Question-9

PCA

Consider a covariance matrix \(\mathbf{C}\) for a mean-centered dataset in \(\mathbb{R}^{3}\). After performing standard PCA, the three principal components turn out to be \(\begin{bmatrix}1\\ 0\\ 0 \end{bmatrix},\begin{bmatrix}0\\ 1\\ 0 \end{bmatrix},\begin{bmatrix}0\\ 0\\ 1 \end{bmatrix}\). Which of the following statements are true? You can assume that \(\mathbf{C}\) is not the zero matrix.

Try to think of a dataset that would have these three principal components.

Since the eigenvectors of \(\displaystyle \mathbf{C}\) are themselves the standard basis vectors of \(\displaystyle \mathbb{R}^{3}\), \(\displaystyle \mathbf{C}\) is diagonal with the eigenvalues occupying the diagonal entries:

\[ \begin{equation*} \mathbf{C} =\begin{bmatrix} \lambda _{1} & & \\ & \lambda _{2} & \\ & & \lambda _{3} \end{bmatrix} \end{equation*} \]

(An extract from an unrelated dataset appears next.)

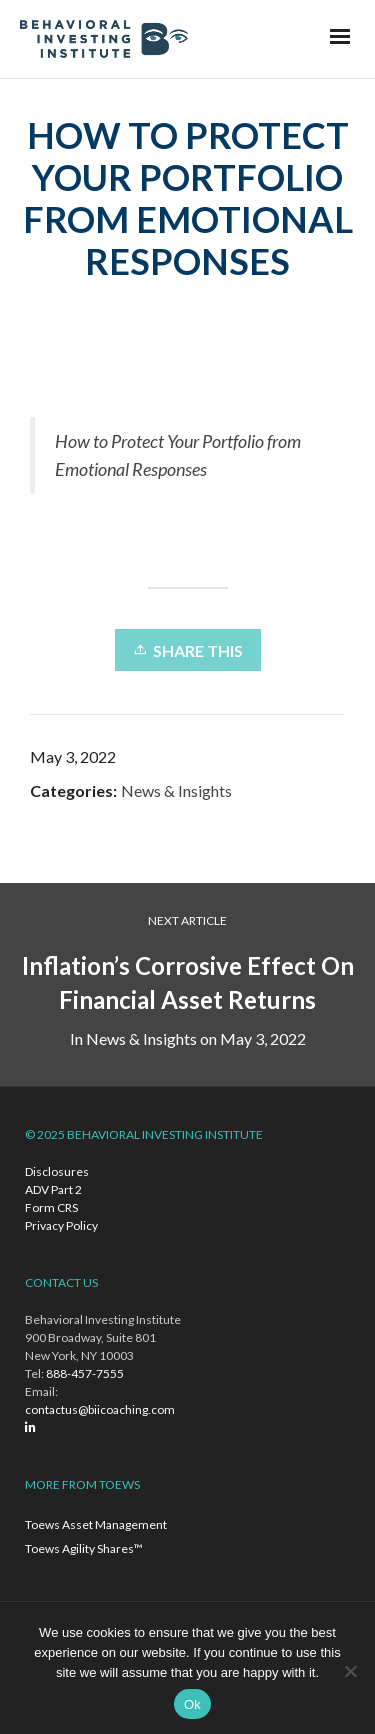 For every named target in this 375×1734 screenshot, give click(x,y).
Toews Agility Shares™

For a valid covariance matrix, the eigenvalues are non-negative. Recall that the eigenvalues represent the variance along the principal components. A sample dataset that has this kind of a structure:

\[ \begin{equation*} \mathbf{X} =\begin{bmatrix} 1 & 0 & -1 & 0\\ 0 & 1 & 0 & -1\\ 0 & 0 & 0 & 0 \end{bmatrix} \Longrightarrow \mathbf{C} =\begin{bmatrix} 0.5 & & \\ & 0.5 & \\ & & 0 \end{bmatrix} \end{equation*} \]

Visually, these are four points that lie on the XY plane, hence there is no variance along the third dimension.